Should you have any questions, please do not hesitate to contact us.

Will the Courts Invalidate Deferred Action?

24 Apr

KeepCalmStudio.com-[Crown]-Keep-Calm-And-Apply-For-Daca

There is much hue and cry over a federal district court judge possibly blocking the Deferred Action for Childhood Arrivals (DACA) program.

In a lawsuit filed by Kansas Secretary of State, Kris Kobach, on behalf of ICE Union head, Christopher Crane, challenging the DACA program, Judge Reed O’Connor (Northern District of Texas) has indicated that he is likely to find that the program violates federal law.

Previously, Judge O’ Connor had ruled that agents with the Immigration and Customs Enforcement had standing to bring suit as the prosecutorial discretion directive urged them to violate federal law, and the agents believed that by not following the directive, they would be subject to discipline and other adverse employment consequences.

Beneficiaries and recent applicants for the deferred action program should rest assured that even if the lawsuit is successful, it should not invalidate or affect their ability to legally work and reside in the country.

First, the judge has not yet issued a preliminary injunction against DACA. In fact, the case presents complicated issues of whether the federal judge even has jurisdiction to hear the case as it appears to be an employment dispute.

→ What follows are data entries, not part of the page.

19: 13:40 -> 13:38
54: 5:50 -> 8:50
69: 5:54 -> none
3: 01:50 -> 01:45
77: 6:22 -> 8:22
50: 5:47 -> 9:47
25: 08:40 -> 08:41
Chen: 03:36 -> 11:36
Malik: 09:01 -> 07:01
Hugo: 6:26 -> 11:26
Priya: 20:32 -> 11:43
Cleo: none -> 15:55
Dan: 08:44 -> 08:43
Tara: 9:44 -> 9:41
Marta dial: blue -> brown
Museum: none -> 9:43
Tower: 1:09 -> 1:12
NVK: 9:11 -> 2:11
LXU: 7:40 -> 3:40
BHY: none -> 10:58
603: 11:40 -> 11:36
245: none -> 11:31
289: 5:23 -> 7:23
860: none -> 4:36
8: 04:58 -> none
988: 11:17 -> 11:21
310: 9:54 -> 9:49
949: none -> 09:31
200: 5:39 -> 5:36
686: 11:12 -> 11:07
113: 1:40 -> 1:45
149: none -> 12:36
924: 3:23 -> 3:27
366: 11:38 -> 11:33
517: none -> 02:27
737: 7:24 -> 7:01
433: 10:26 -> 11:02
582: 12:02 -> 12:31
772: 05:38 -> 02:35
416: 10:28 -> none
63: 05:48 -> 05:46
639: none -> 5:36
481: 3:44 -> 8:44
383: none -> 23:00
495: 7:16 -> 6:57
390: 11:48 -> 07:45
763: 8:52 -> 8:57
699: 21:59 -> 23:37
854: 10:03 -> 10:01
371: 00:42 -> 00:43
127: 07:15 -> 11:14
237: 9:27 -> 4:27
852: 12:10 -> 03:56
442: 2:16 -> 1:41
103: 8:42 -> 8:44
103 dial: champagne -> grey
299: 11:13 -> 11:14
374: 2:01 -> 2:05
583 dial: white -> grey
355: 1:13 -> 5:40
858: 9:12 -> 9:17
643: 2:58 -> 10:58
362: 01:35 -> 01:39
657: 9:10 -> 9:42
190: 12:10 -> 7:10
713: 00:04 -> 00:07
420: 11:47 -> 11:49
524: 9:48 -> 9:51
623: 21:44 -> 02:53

Judge O’Connor has therefore asked the parties–the Department of Justice and lawyers for the ICE Union–to brief whether the  Collective Bargaining Agreement and the CSRA bars the federal district court from hearing the case.

Second, even if Judge O’ Connor grants a preliminary injunction, there are additional questions as to whether the injunction only affects applications filed in the Northern District of Texas. Regardless of the answer, the Department of Justice is likely to file an appeal to the Fifth Circuit, and seek a stay of the injunction, such that the operation of the deferred action program continues smoothly.

Third, upon appeal, the Fifth Circuit is likely to uphold deferred action. Prosecutorial discretion has a long history in U.S. immigration law and agency practice, so Judge O’ Connor is simply wrong in stating that immigration laws mandate the detention of non-citizens present in the U.S. without legal status. In fact, Judge O’ Connor erroneously finds that DHS has prosecutorial discretion in the latter stages through the cancelling of removal proceedings but not in the initial stages, which hardly makes any sense.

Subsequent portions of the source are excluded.